The NOCURVE option suppresses the cumulative percentage curve, along with the cumulative percentage axis.
Day
The following statements specify Day as a classification variable:
title 'Pareto Analysis by Day';
proc pareto data=Failure4;
vbar Cause / class = Day
freq = Counts
last = 'Miscellaneous'
scale = count
catleglabel = 'Failure Causes:'
odstitle = title
nrows = 1
ncols = 5
freqref = 5 10 15 20
nocatlabel
nocurve
nlegend;
run;
The NROWS= and NCOLS= options display the cells in a side-by-side arrangement. The FREQREF= option adds reference lines perpendicular to the frequency axis. The NOCATLABEL option suppresses the category axis labels, and the CATLEGLABEL= option incorporates that information into the category legend label. The chart is displayed in Output 15.2.3.

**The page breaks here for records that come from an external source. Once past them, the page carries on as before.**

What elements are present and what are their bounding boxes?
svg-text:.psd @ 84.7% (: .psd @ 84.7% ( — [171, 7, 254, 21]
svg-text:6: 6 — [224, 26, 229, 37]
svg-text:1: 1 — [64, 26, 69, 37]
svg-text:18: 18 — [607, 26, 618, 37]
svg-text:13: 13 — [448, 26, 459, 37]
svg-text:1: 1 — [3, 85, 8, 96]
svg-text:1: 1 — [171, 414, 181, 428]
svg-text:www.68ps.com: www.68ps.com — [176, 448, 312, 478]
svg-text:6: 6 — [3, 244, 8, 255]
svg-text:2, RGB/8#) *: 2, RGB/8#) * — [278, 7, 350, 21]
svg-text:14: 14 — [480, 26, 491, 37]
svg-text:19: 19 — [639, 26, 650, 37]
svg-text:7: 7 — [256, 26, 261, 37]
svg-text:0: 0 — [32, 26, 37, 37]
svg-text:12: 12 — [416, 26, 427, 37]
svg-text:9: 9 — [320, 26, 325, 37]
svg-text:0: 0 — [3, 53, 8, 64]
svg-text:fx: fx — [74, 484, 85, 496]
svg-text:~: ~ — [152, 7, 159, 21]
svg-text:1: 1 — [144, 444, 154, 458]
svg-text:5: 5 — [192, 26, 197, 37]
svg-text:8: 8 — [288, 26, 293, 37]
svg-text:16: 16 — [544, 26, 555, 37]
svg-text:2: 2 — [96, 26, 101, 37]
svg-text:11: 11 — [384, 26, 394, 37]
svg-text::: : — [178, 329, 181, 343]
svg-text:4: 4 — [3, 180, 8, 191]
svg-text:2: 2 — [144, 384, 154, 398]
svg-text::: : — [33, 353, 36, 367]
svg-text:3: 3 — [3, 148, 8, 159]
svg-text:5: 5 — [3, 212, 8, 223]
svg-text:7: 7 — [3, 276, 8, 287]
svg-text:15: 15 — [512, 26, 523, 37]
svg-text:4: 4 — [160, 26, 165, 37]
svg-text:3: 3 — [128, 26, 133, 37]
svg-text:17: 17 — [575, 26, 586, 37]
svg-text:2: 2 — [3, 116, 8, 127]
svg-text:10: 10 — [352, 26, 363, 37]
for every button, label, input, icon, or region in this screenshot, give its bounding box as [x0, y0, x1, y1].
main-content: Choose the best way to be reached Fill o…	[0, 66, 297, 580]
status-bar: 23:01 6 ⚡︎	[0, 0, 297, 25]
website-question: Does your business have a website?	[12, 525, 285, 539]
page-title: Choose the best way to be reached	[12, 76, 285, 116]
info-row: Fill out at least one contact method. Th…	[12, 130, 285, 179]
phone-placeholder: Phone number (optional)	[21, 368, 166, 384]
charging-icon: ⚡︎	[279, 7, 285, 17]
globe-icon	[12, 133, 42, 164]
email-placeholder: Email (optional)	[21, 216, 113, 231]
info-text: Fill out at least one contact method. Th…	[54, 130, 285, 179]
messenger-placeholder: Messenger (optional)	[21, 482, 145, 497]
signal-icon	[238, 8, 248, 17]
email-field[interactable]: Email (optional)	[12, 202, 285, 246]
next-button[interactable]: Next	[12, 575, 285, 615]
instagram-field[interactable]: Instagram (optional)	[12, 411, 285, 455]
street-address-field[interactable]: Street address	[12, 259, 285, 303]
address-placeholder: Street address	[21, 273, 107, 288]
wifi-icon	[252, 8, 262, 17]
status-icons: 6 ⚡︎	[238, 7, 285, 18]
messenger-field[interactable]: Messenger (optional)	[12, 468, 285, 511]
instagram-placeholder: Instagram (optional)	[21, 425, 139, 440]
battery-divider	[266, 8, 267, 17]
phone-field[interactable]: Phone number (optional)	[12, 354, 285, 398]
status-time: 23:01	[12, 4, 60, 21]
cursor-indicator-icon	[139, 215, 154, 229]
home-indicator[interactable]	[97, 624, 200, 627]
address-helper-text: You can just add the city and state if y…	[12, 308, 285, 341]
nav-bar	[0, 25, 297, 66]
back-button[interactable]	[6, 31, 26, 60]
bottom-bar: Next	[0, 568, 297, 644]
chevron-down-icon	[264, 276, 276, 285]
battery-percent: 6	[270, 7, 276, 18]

Output 15.2.3: One-Way Comparative Pareto Analysis with CLASS=Day

By default, the key cell is the leftmost cell. There were no failures due to metallization starting on March 3 (in fact, process controls to reduce this problem were introduced on this day).
Process and Day
The following statements specify both Process and Day as CLASS= variables to create a two-way comparative Pareto chart:
title 'Pareto Analysis by Process and Day';
proc pareto data=Failure4;
vbar Cause / class = ( Process Day )
freq = Counts
nrows = 2
ncols = 5
last = 'Miscellaneous'
scale = count
catleglabel = 'Failure Causes:'
odstitle = title
nocatlabel
nocurve
nlegend;
run;
The chart is displayed in Output 15.2.4.
Output 15.2.4: Two-Way Comparative Pareto Analysis for Process and Day

The cells are arranged in a matrix whose rows correspond to levels of the first CLASS= variable (Process) and whose columns correspond to levels of the second CLASS= variable (Day). The dimensions of the matrix are specified in the NROWS= and NCOLS= options. The key cell is in the upper left corner.
The chart reveals continuous improvement when Process B is used.